A comprehensive search of peer-reviewed literature will be conducted from database inception until 23 June 2021 (Cochrane, Econlit, Embase, Health Technology Assessment, Medline Complete, Scopus). Published, English-language articles describing economic evaluations of preoperative smoking cessation interventions for preventing surgical complications will be included. One researcher will complete the searches and two researchers will independently screen results for eligible studies. Any disagreement will be resolved by the third researcher. A narrative summary of included studies will be provided. Study characteristics, economic evaluation methods and cost-effectiveness results will be extracted by one reviewer and descriptive analyses will be undertaken. A second reviewer will review data extracted for accuracy from 10% of the included studies. Reporting and methodological quality of the included studies will be evaluated independently by two reviewers using the Consolidated Health Economic Evaluation Reporting Standards statement and the Quality of Health Economic Studies Instrument checklist, respectively.
This research does not require ethics approval because the study is a planned systematic review of published literature. Findings will be presented at health economic, public health and tobacco control conferences, published in a peer-reviewed journal and disseminated via social media.
CRD42021257740.
在不同人群和司法管辖区的术前将最佳实践烟草依赖治疗(TDT)嵌入医疗保健服务中的短期经济效益在很大程度上尚不清楚。本系统评价的目的是总结与常规护理相比,术前戒烟干预预防手术并发症的成本效益。研究结果将为医院管理人员、临床医生、医疗保健专业人员和政策制定者提供关于在手术前常规提供 TDT 的经济证据的重要总结,为制定和传播统一的最佳实践指南提供帮助,即实施世界卫生组织烟草控制框架公约第 14 条。

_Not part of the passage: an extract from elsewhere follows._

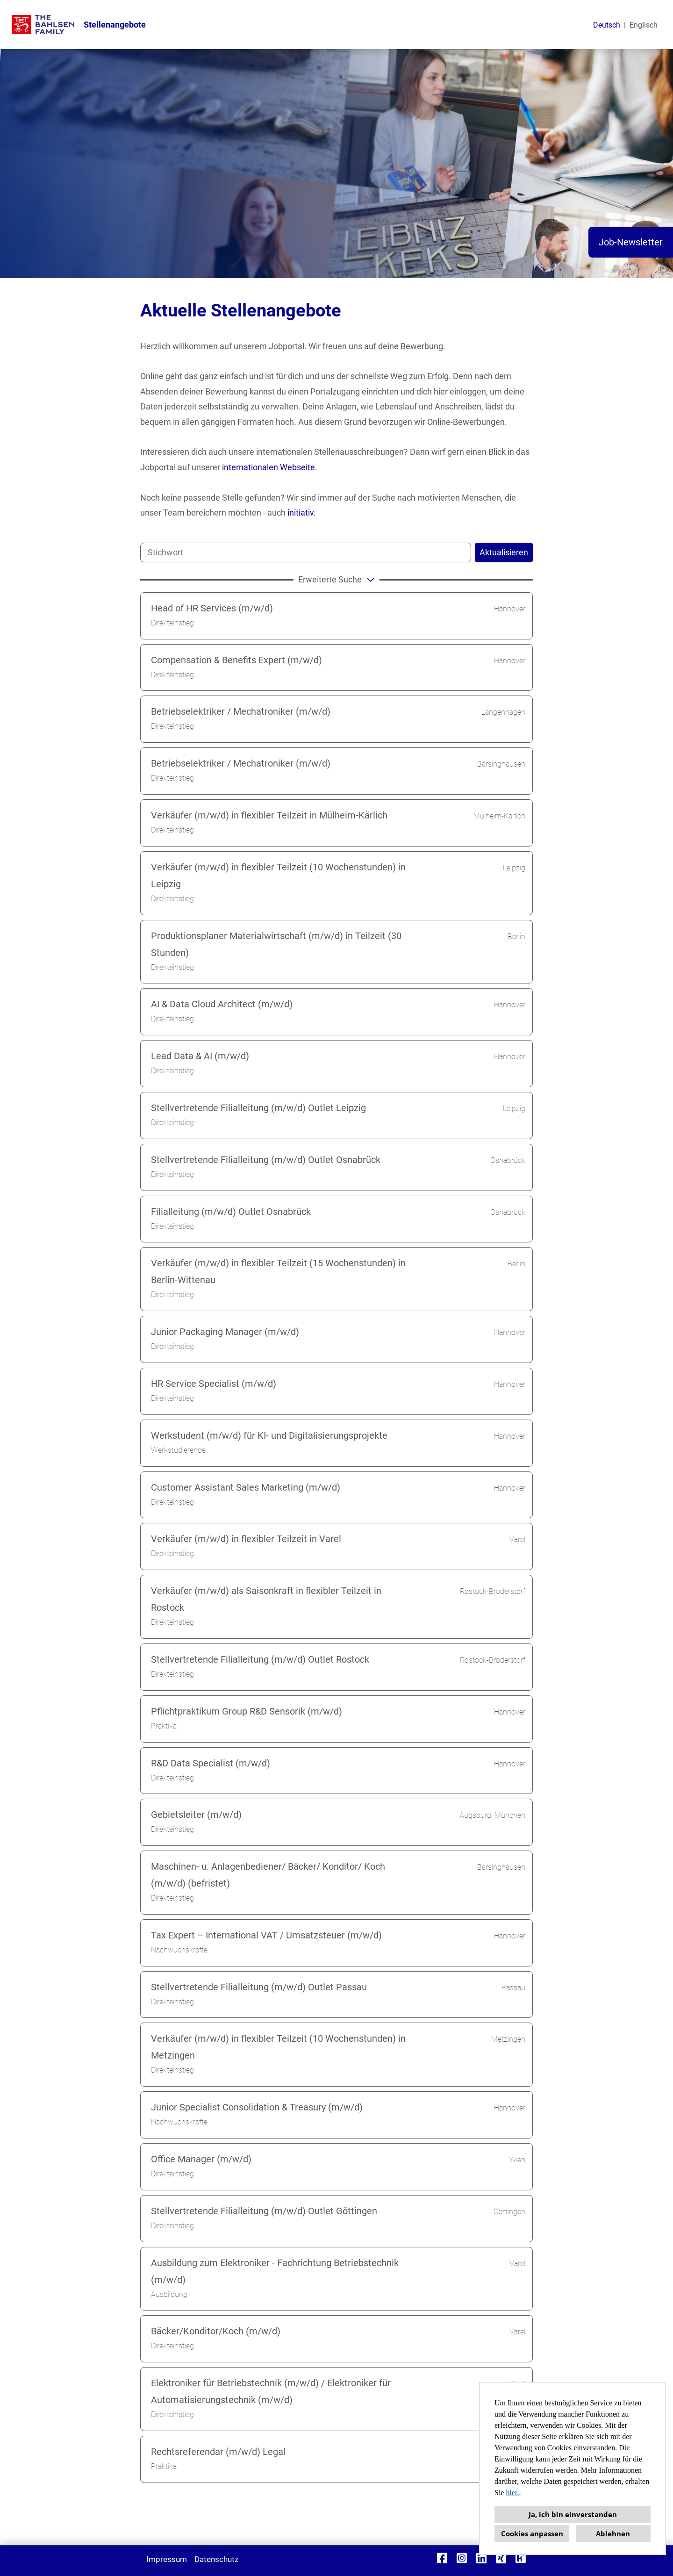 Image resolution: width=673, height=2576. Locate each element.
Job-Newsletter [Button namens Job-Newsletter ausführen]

将从数据库创建开始到 2021 年 6 月 23 日全面搜索同行评审文献(Cochrane、Econlit、Embase、Health Technology Assessment、Medline Complete、Scopus)。将纳入描述术前戒烟干预预防手术并发症的成本效益的英文经济评估研究。一名研究人员将完成搜索,两名研究人员将独立筛选符合条件的研究结果。任何分歧将由第三名研究人员解决。将提供纳入研究的叙述性总结。研究特征、经济评估方法和成本效益结果将由一名审查员提取,并进行描述性分析。另一名审查员将从纳入研究中随机抽取 10%的研究数据进行准确性审查。两名审查员将分别使用合并健康经济评估报告标准声明和健康经济研究仪器清单评估纳入研究的报告和方法学质量。
本研究不需要伦理批准,因为该研究是对已发表文献的计划系统评价。研究结果将在健康经济、公共卫生和烟草控制会议上提交,发表在同行评议期刊上,并通过社交媒体传播。
CRD42021257740。